Sur les désordres et les responsabilités
Sur le rapport d’expertise
M. [Z], expert judiciaire, a constaté dans l’appartement de M. [J] les désordres suivants :
— dans la cuisine
* plafond : dégradations importantes des enduits, décollement des peintures ; à environ l,50 m de la fenêtre, un sondage a été réalisé ; il a été relevé un feuilletage de l’aile inférieure d’un IAO ainsi qu’une oxydation des fentons ;
* murs : anciennes traces de coulures d’eau au droit de la trappe de ramonage ; décollement des peintures ;
— dans la salle d’eau
* plafond : déformation du support plâtre, enduit fissuré, humidité importante relevée au pourtour de la chute des eaux vannes.
L’expert rappelle (page 21 du rapport 'avis de l’expert') que M. [J], propriétaire de l’appartement situé au 1er étage droite, a été victime d’un dégât des eaux important en provenance de l’appartement du 2ème étage droite le 15 novembre 2012.
L’expert relate que M. [J] avait constaté que de l’eau coulait au plafond de sa cuisine. Il rappelle qu’il avait été signalé lors de la première réunion d’expertise qui s’est tenue le 18 juin 2015, la présence d’anciennes traces de coulures d’eau au niveau d’une trappe de ramonage, située en-dessous du raccordement de l’évacuation des gaz brûlés de la chaudière.
Selon M. [Z], l’origine et la cause de ces désordres provenaient de la cuisine du 2ème étage droite, de joints défectueux sur raccords de distribution d’eau froide, installée sous l’évier, de la défectuosité et de la non-conformité aux règles de l’art du raccordement des évacuations à la descente (partie commune).
Il indique avoir signalé la vétusté de l’installation de plomberie ainsi que l’absence d’entretien d’un robinet d’arrêt DM 20/27 sur lequel des traces de 'vert de gris’ étaient visibles au niveau du presse-étoupe.
S’agissant de la cuisine de l’appartement de M. [G] [C] au 2ème étage, il rappelle que dans cette pièce de service aucun revêtement d’étanchéité au sol n’a été réalisé, un carrelage près du seuil de la porte était cassé, les plinthes autour de la pièce sont en bois.
Il affirme qu’il est aisé de comprendre que si de l’eau coule sur le sol non protégé par un
revêtement d’étanchéité, soit par inadvertance, soit accidentellement, ou lorsqu’on procède tout simplement au nettoyage régulier du revêtement avec l’aide d’une serpillière humide, inéluctablement de l’eau s’infiltre dans le plancher.
Il explique que si la fuite est découverte rapidement et que la réparation est faite également
rapidement, l’eau ne coulera pas immédiatement à l’étage inférieur. En revanche, dans le cas contraire, celle-ci sera visible.

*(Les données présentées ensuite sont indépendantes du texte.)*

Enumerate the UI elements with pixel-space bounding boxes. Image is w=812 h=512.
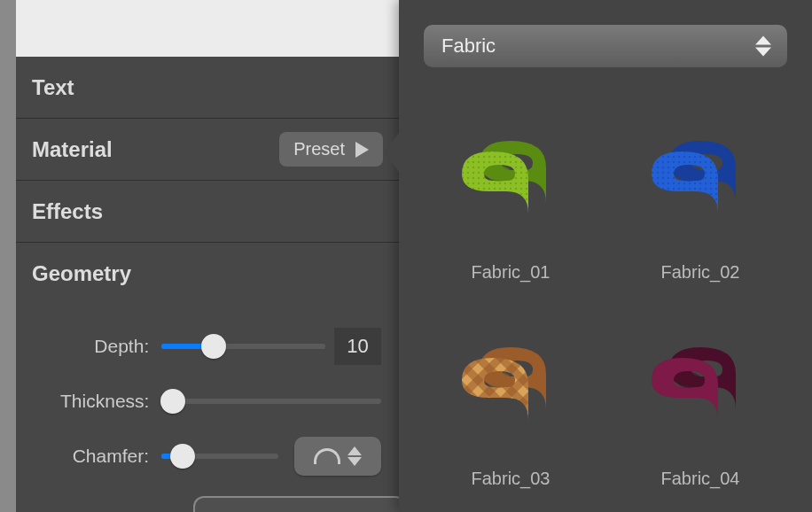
depth-label: Depth: <box>34 336 161 357</box>
preset-button-label: Preset <box>293 139 345 159</box>
preset-popover: Fabric Fabric_01Fabric_02Fabric_03Fabric… <box>399 0 812 512</box>
depth-value[interactable]: 10 <box>334 328 381 365</box>
depth-slider-thumb[interactable] <box>201 334 226 359</box>
swatch-thumb-fabric-03 <box>433 307 588 462</box>
dropdown-arrows-icon <box>755 36 771 57</box>
thickness-label: Thickness: <box>34 391 161 412</box>
swatch-thumb-fabric-01 <box>433 101 588 255</box>
cube-icon <box>246 507 353 512</box>
swatch-label-fabric-02: Fabric_02 <box>661 262 740 283</box>
chamfer-slider-thumb[interactable] <box>170 444 195 469</box>
chevron-up-icon <box>347 446 362 455</box>
section-title-geometry: Geometry <box>32 261 383 286</box>
swatch-fabric-03[interactable]: Fabric_03 <box>424 307 597 489</box>
section-title-effects: Effects <box>32 199 383 224</box>
play-triangle-icon <box>355 142 369 158</box>
arc-icon <box>314 448 340 464</box>
section-effects[interactable]: Effects <box>16 181 399 243</box>
geometry-controls: Depth: 10 Thickness: Chamfer: <box>16 305 399 512</box>
chamfer-row: Chamfer: <box>34 438 381 475</box>
swatch-label-fabric-01: Fabric_01 <box>472 262 550 283</box>
svg-point-10 <box>676 372 701 388</box>
chamfer-stepper[interactable] <box>347 446 362 466</box>
canvas-top-strip <box>16 0 399 57</box>
section-title-material: Material <box>32 137 279 162</box>
thickness-slider[interactable] <box>161 399 381 404</box>
canvas-left-edge <box>0 0 16 512</box>
geometry-preview <box>193 496 406 512</box>
swatch-fabric-02[interactable]: Fabric_02 <box>613 101 787 283</box>
preset-button[interactable]: Preset <box>279 132 383 167</box>
section-material[interactable]: Material Preset <box>16 119 399 181</box>
svg-point-2 <box>487 166 511 182</box>
chamfer-label: Chamfer: <box>34 446 161 467</box>
thickness-slider-thumb[interactable] <box>160 389 185 414</box>
swatch-label-fabric-03: Fabric_03 <box>472 469 550 489</box>
section-geometry[interactable]: Geometry <box>16 243 399 305</box>
swatch-label-fabric-04: Fabric_04 <box>661 469 740 489</box>
chamfer-profile-picker[interactable] <box>294 437 381 476</box>
thickness-row: Thickness: <box>34 383 381 420</box>
chevron-down-icon <box>347 457 362 466</box>
swatch-thumb-fabric-02 <box>623 101 777 255</box>
category-dropdown-label: Fabric <box>441 35 496 58</box>
swatch-thumb-fabric-04 <box>623 307 777 462</box>
section-text[interactable]: Text <box>16 57 399 119</box>
popover-arrow-icon <box>383 133 399 172</box>
category-dropdown[interactable]: Fabric <box>424 25 787 67</box>
swatch-fabric-04[interactable]: Fabric_04 <box>613 307 787 489</box>
svg-point-9 <box>487 372 511 388</box>
swatch-grid: Fabric_01Fabric_02Fabric_03Fabric_04 <box>424 101 787 489</box>
section-title-text: Text <box>32 75 383 100</box>
swatch-fabric-01[interactable]: Fabric_01 <box>424 101 597 283</box>
chamfer-slider[interactable] <box>161 454 278 459</box>
inspector-panel: Text Material Preset Effects Geometry De… <box>16 57 399 512</box>
depth-row: Depth: 10 <box>34 328 381 365</box>
svg-point-5 <box>676 166 701 182</box>
depth-slider[interactable] <box>161 344 325 349</box>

Il rappelle que les raccords litigieux dans la cuisine de M. [G] se situent à l’intérieur du meuble sous évier en partie basse, difficilement visible et accessible.
Il indique que les traces de coulures de 'vert de gris’ relevées sur le robinet d’arrêt eau froide dans l’appartement de M. [G] [C], mettent bien en évidence qu’une fuite [peut être minime] a perduré pendant plusieurs temps.
Il évoque les règles applicables, lesquelles n’ont pas été observées chez le propriétaire de l’appartement du 2ème étage :
— l’entretien des robinets doit être régulier (article 18 du règlement sanitaire départemental de Paris),
— les sols des pièces humides doivent être en parfait état d’étanchéité (articles 33 et 45 du même règlement, R 118-8 du code de la construction et de l’habitation).
Il a remarqué la présence d’une ancienne colonne montante eau froide en tuyau de plomb. Il expose qu’il arrive fréquemment que les canalisations en tuyau de plomb soient poreuses dans l’épaisseur des planchers, parfois même certaines fuient. Cette colonne a été mise hors service fin 2013/début 2014 mais le syndicat des copropriétaires n’a pas déféré à la demande de l’expert de lui transmettre la facture des travaux réalisés.
Après vérification de la conformité du raccordement des évacuations privatives de la salle de bains et de la cuisine de M. [G] à la descente eau pluviale/eaux usées installée dans la cour, l’expert a découvert que dans l’épaisseur du mur côté cour, d’anciens éléments en fonte présentaient des joints non étanches, ce qui a eu pour conséquence :
— le passage de l’air humide entre les éléments de fonte, et l’humidification du plancher par capillarité
— une possibilité à l’eau de s’évacuer à l’extérieur lorsque la descente se met en charge, ce qui arrive fréquemment lorsqu’on mélange les eaux usées avec les eaux pluviales et qu’il y a de gros orages.
Selon l’expert, les travaux récemment réalisés par la copropriété n’étaient pas conforme aux règles de l’art et aux textes réglementaires :
— on ne se raccorde jamais sur des éléments de fonte anciens, encastrés dans une maçonnerie (règles de l’art),
— les joints ciments sont interdits, seuls les joints en élastomère sont autorisés(DTY 60-11),
— il est interdit de raccorder les eaux usées d’une salle de bain ou d’un appareil à effet d’eau à une descente eaux pluviales extérieures sur cour ou jardin (RSDP article 42-2).
Il en déduit que la défectuosité des assemblages réalisés entre les raccords de fonte, dans l’épaisseur du mur au niveau du plancher haut du 1er étage, est à l’origine en partie des désordres constatés dans la cuisine de M. [J] (mur côté cour, plafond).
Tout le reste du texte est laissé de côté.